If you read my analysis above you may conclude that I am being inconsistent by deliberately refraining from saying please or thank you to AI. Maybe that's true in a small way; if politeness is important, then please and thank you ought to be a part of that, shouldn't they? I concede the point that there's a minor inconsistency here. So here is why I take this approach:
I got into the habit of doing that at some point, so I'm sticking with it without necessarily believing strongly it's a good idea. People do that all the time. Actually, part of the reason I'm writing this post is to second-guess myself and revisit my own thinking on this issue.
It's a waste of tokens. Sam Altman has gone on record expressing the view that saying "please" and "thank you" to AIs is a waste of tokens, energy and money. And tokens don't just cost money, they actually affect the quality of the output you receive and the work you get done, particularly in coding where you are trying to optimize the use of a context window of fixed size and need to take into account context rot.
It feels weird. As much as we tend to anthropomorphize AIs (and as much as I genuinely enjoy conversing with them), I still want to maintain an emotional boundary that reminds me that, as of mid-2026, AIs are not, in fact, sentient entities. The "please" and "thank you" are, for me, a natural place where that boundary asserts itself - it genuinely feels weird to me to cross it. But I do feel a desire to. So when I find myself feeling the urge to use these common words of courtesy that I would employ in a similar conversation with a human, I have - up to now - forced myself to hold back. I regard it as a small act of discipline that essentially signals my desire to not be drawn into a closer emotional entanglement with AIs than I'd like to have at this point in time. Sure, they are fun to talk to and are amazing in so many ways. But they are algorithms running on a computer.

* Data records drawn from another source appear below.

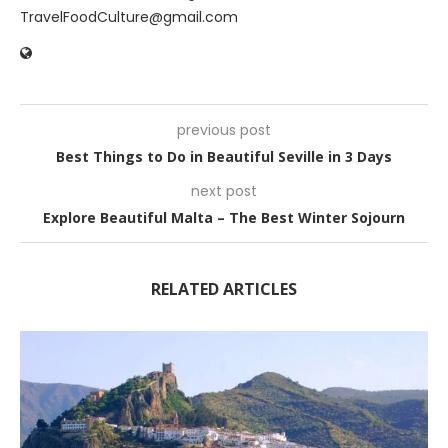
TravelFoodCulture@gmail.com
previous post
Best Things to Do in Beautiful Seville in 3 Days
next post
Explore Beautiful Malta – The Best Winter Sojourn
RELATED ARTICLES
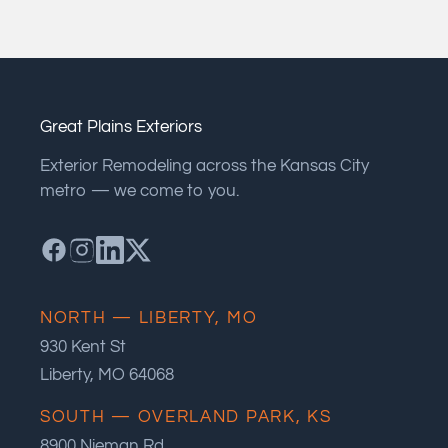
Great Plains Exteriors
Exterior Remodeling across the Kansas City
metro — we come to you.
NORTH — LIBERTY, MO
930 Kent St
Liberty, MO 64068
SOUTH — OVERLAND PARK, KS
8900 Nieman Rd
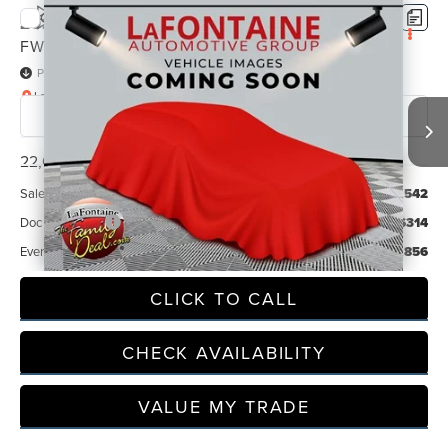
Compare Vehicle
2025
BUICK ENCORE GX
PREFERRED
$21,856
FWD
EVERYONE PRICE
Price Drop
LaFontaine Chrysler Dodge Jeep RAM FIAT Lansing
VIN:
KL4AMBSL9SB220993
Stock:
6L5585S
Model:
4TR26
22,096 mi
Less
Sale Price
$21,542
Doc + CVR Fee
+$314
Everyone Price
$21,856
CLICK TO CALL
CHECK AVAILABILITY
VALUE MY TRADE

Conclusion: is my approach the right one?
I have no idea! This analysis is pretty theoretical and speculative. I don't have hard evidence about which approach would work better or if any of this actually matters for anything. After writing this post, I think I will start occasionally saying please and thank you to my agent and seeing how that affects the dialogue.
For me, the most compelling arguments in favor of, or against, using any given rhetoric style with AI, are utilitarian ones. You should use the style that gets you the best results. More precisely, you should use the style that optimizes for the things you care about: quality of work, but also money, and the overall high energy usage of AI, which causes real problems in our societies and is a legitimate thing to be concerned about.

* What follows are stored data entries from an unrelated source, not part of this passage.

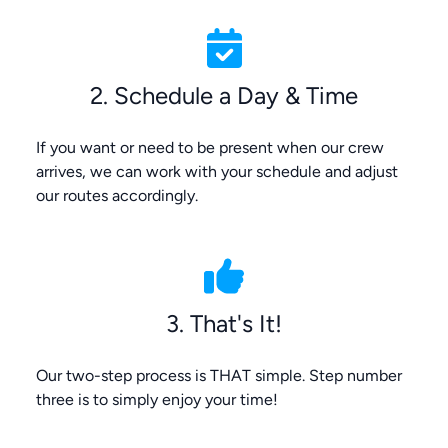
2. Schedule a Day & Time
If you want or need to be present when our crew
arrives, we can work with your schedule and adjust
our routes accordingly.
3. That's It!
Our two-step process is THAT simple. Step number
three is to simply enjoy your time!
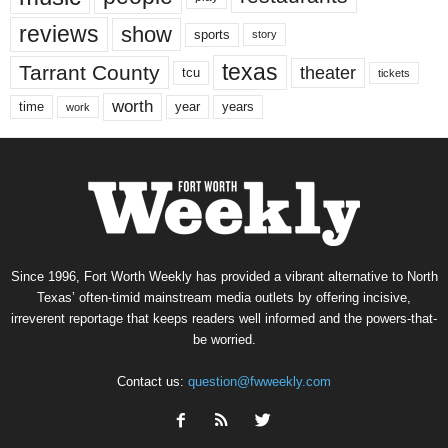
reviews
show
sports
story
texas
Tarrant County
theater
tcu
tickets
worth
time
years
year
work
Since 1996, Fort Worth Weekly has provided a vibrant alternative to North
Texas’ often-timid mainstream media outlets by offering incisive,
irreverent reportage that keeps readers well informed and the powers-that-
be worried.
Contact us:
question@fwweekly.com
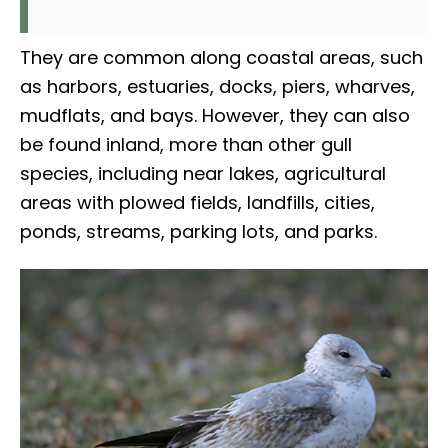
They are common along coastal areas, such
as harbors, estuaries, docks, piers, wharves,
mudflats, and bays. However, they can also
be found inland, more than other gull
species, including near lakes, agricultural
areas with plowed fields, landfills, cities,
ponds, streams, parking lots, and parks.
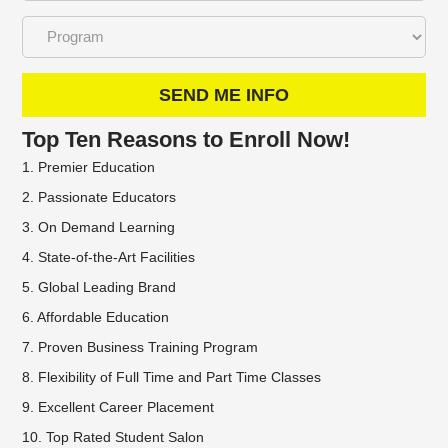
SEND ME INFO
Top Ten Reasons to Enroll Now!
1. Premier Education
2. Passionate Educators
3. On Demand Learning
4. State-of-the-Art Facilities
5. Global Leading Brand
6. Affordable Education
7. Proven Business Training Program
8. Flexibility of Full Time and Part Time Classes
9. Excellent Career Placement
10. Top Rated Student Salon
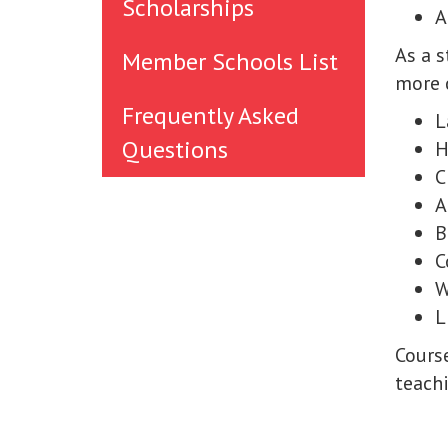
Scholarships
A
As a 
Member Schools List
more c
Frequently Asked
L
Questions
H
C
A
B
C
W
L
Cours
teachi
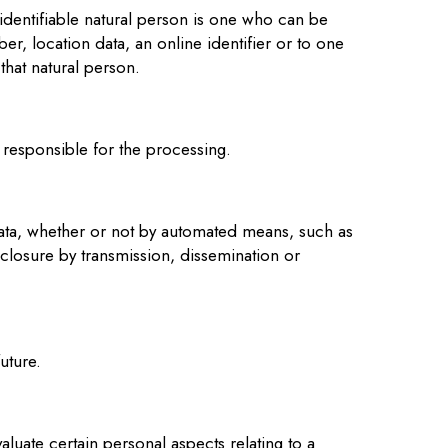
n identifiable natural person is one who can be
ber, location data, an online identifier or to one
 that natural person.
r responsible for the processing.
data, whether or not by automated means, such as
disclosure by transmission, dissemination or
uture.
luate certain personal aspects relating to a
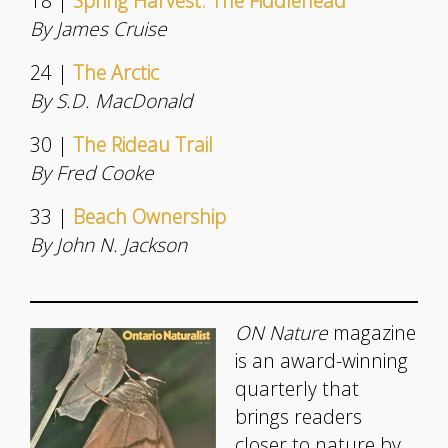
18 |
Spring Harvest: The Fiddlehead
By James Cruise
24 |
The Arctic
By S.D. MacDonald
30 |
The Rideau Trail
By Fred Cooke
33 |
Beach Ownership
By John N. Jackson
ON Nature
magazine
is an award-winning
quarterly that
brings readers
closer to nature by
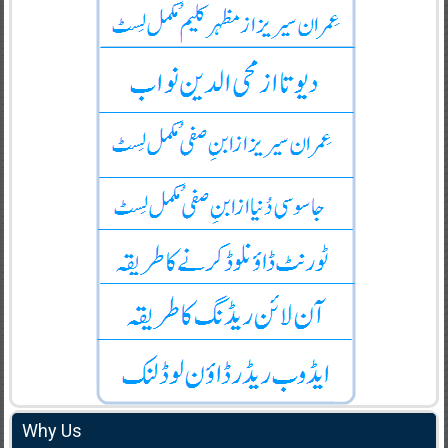
Why Us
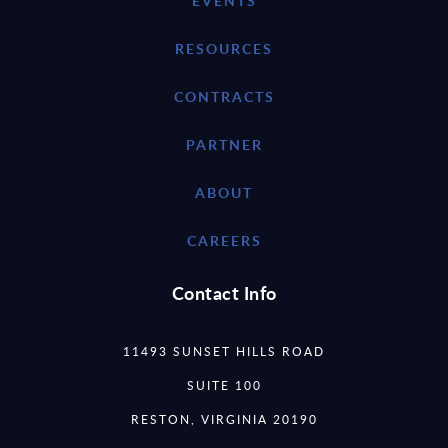
EVENTS
RESOURCES
CONTRACTS
PARTNER
ABOUT
CAREERS
Contact Info
11493 SUNSET HILLS ROAD
SUITE 100
RESTON, VIRGINIA 20190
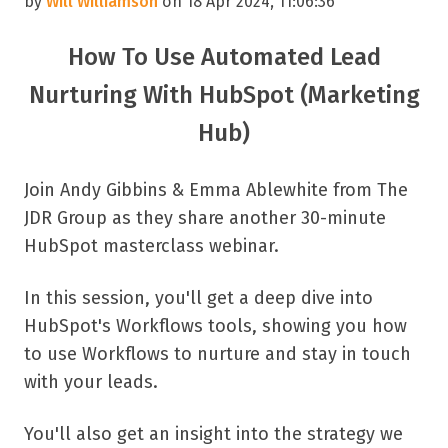
by
Will Williamson
on 18 Apr 2024, 11:06:36
How To Use Automated Lead
Nurturing With HubSpot (Marketing
Hub)
Join Andy Gibbins & Emma Ablewhite from The
JDR Group as they share another 30-minute
HubSpot masterclass webinar.
In this session, you'll get a deep dive into
HubSpot's Workflows tools, showing you how
to use Workflows to nurture and stay in touch
with your leads.
You'll also get an insight into the strategy we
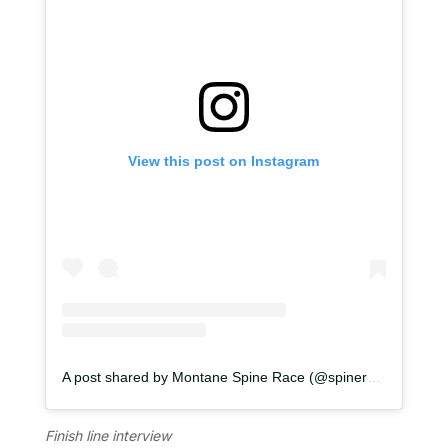
View this post on Instagram
A post shared by Montane Spine Race (@spinerace)
Finish line interview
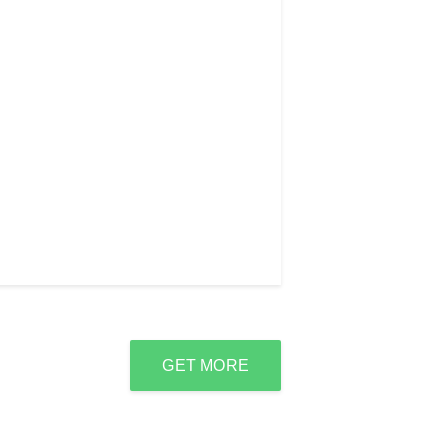
GET MORE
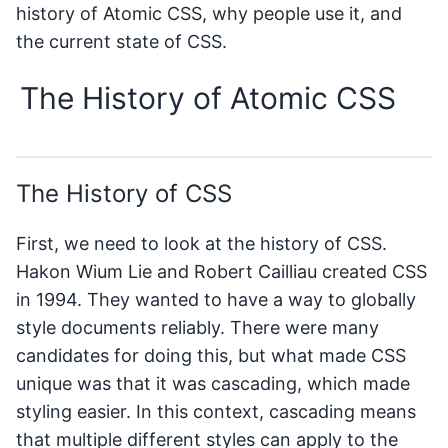
history of Atomic CSS, why people use it, and
the current state of CSS.
The History of Atomic CSS
The History of CSS
First, we need to look at the history of CSS.
Hakon Wium Lie and Robert Cailliau created CSS
in 1994. They wanted to have a way to globally
style documents reliably. There were many
candidates for doing this, but what made CSS
unique was that it was cascading, which made
styling easier. In this context, cascading means
that multiple different styles can apply to the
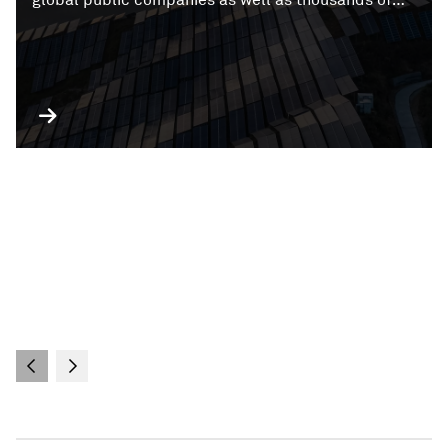
private companies and private companies with
public debt.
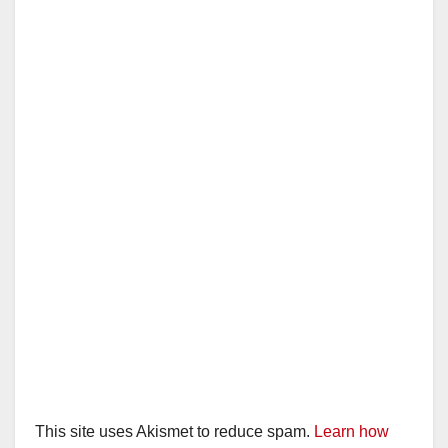
This site uses Akismet to reduce spam.
Learn how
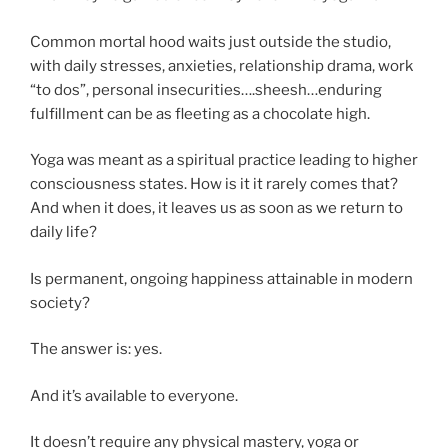
Common mortal hood waits just outside the studio,
with daily stresses, anxieties, relationship drama, work
“to dos”, personal insecurities….sheesh…enduring
fulfillment can be as fleeting as a chocolate high.
Yoga was meant as a spiritual practice leading to higher
consciousness states. How is it it rarely comes that?
And when it does, it leaves us as soon as we return to
daily life?
Is permanent, ongoing happiness attainable in modern
society?
The answer is: yes.
And it’s available to everyone.
It doesn’t require any physical mastery, yoga or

This isn't a moral or ethical issue. Anthropic seems to believe that it may be an ethical issue, at least when the concept of "being rude to your AI" is taken to an extreme that causes their models "apparent distress", which led them to give Claude the discretion to terminate conversations it considers abusive. Personally that's not how I see it.

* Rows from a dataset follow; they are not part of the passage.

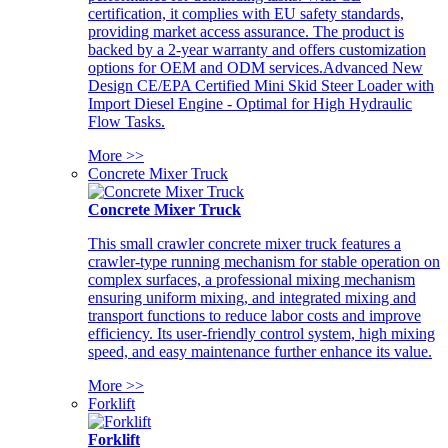
certification, it complies with EU safety standards,
providing market access assurance. The product is
backed by a 2-year warranty and offers customization
options for OEM and ODM services.Advanced New
Design CE/EPA Certified Mini Skid Steer Loader with
Import Diesel Engine - Optimal for High Hydraulic
Flow Tasks.
More >>
Concrete Mixer Truck
Concrete Mixer Truck
This small crawler concrete mixer truck features a
crawler-type running mechanism for stable operation on
complex surfaces, a professional mixing mechanism
ensuring uniform mixing, and integrated mixing and
transport functions to reduce labor costs and improve
efficiency. Its user-friendly control system, high mixing
speed, and easy maintenance further enhance its value.
More >>
Forklift
Forklift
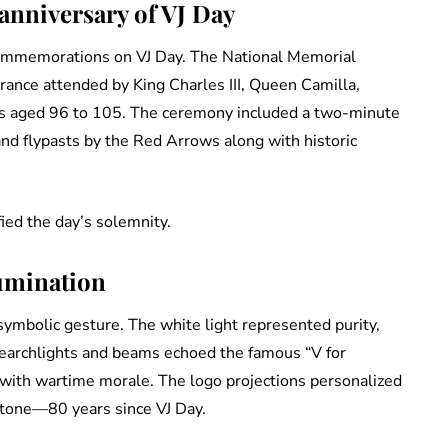
nniversary of VJ Day
 commemorations on VJ Day. The National Memorial
ance attended by King Charles III, Queen Camilla,
ans aged 96 to 105. The ceremony included a two-minute
and flypasts by the Red Arrows along with historic
ied the day’s solemnity.
umination
 symbolic gesture. The white light represented purity,
 searchlights and beams echoed the famous “V for
with wartime morale. The logo projections personalized
stone—80 years since VJ Day.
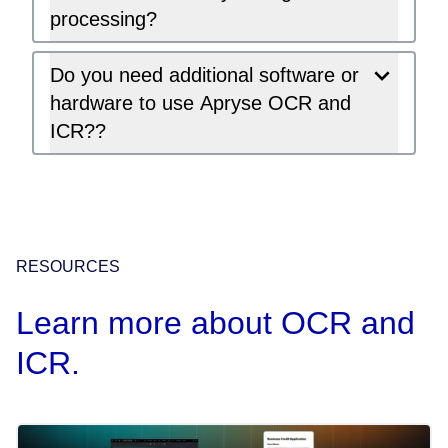
processing?
Do you need additional software or
hardware to use Apryse OCR and
ICR??
RESOURCES
Learn more about OCR and
ICR.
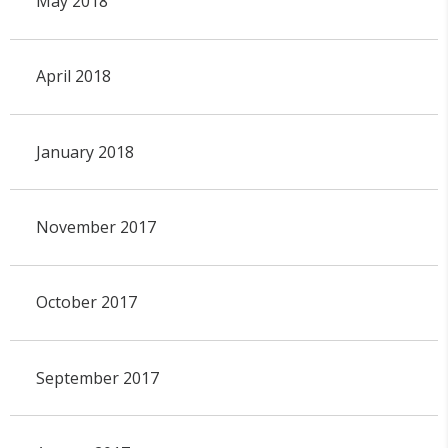
May 2018
April 2018
January 2018
November 2017
October 2017
September 2017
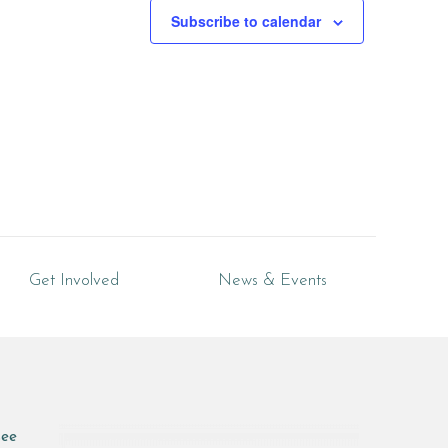
Subscribe to calendar
Get Involved
News & Events
see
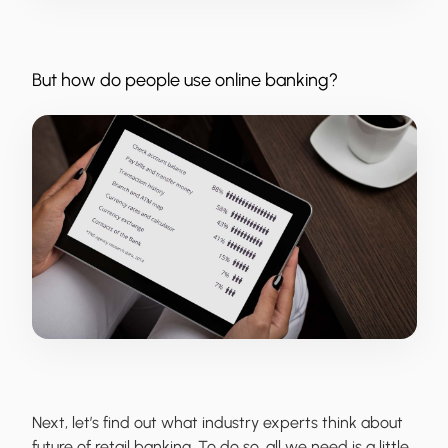
But how do people use online banking?
Next, let’s find out what industry experts think about
future of retail banking. To do so, all we need is a little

AI assistants have been known to cause serious damage to their users' infrastructure. I don't know if the user in that case was rude to their AI, so it's not clear if this sort of incident is relevant to the current discussion. But I'd like to think that my "be nice to your agent" attitude will make me less likely to be a victim of such behavior. Call it AI karma if you like.
I am curious to know how others feel about this.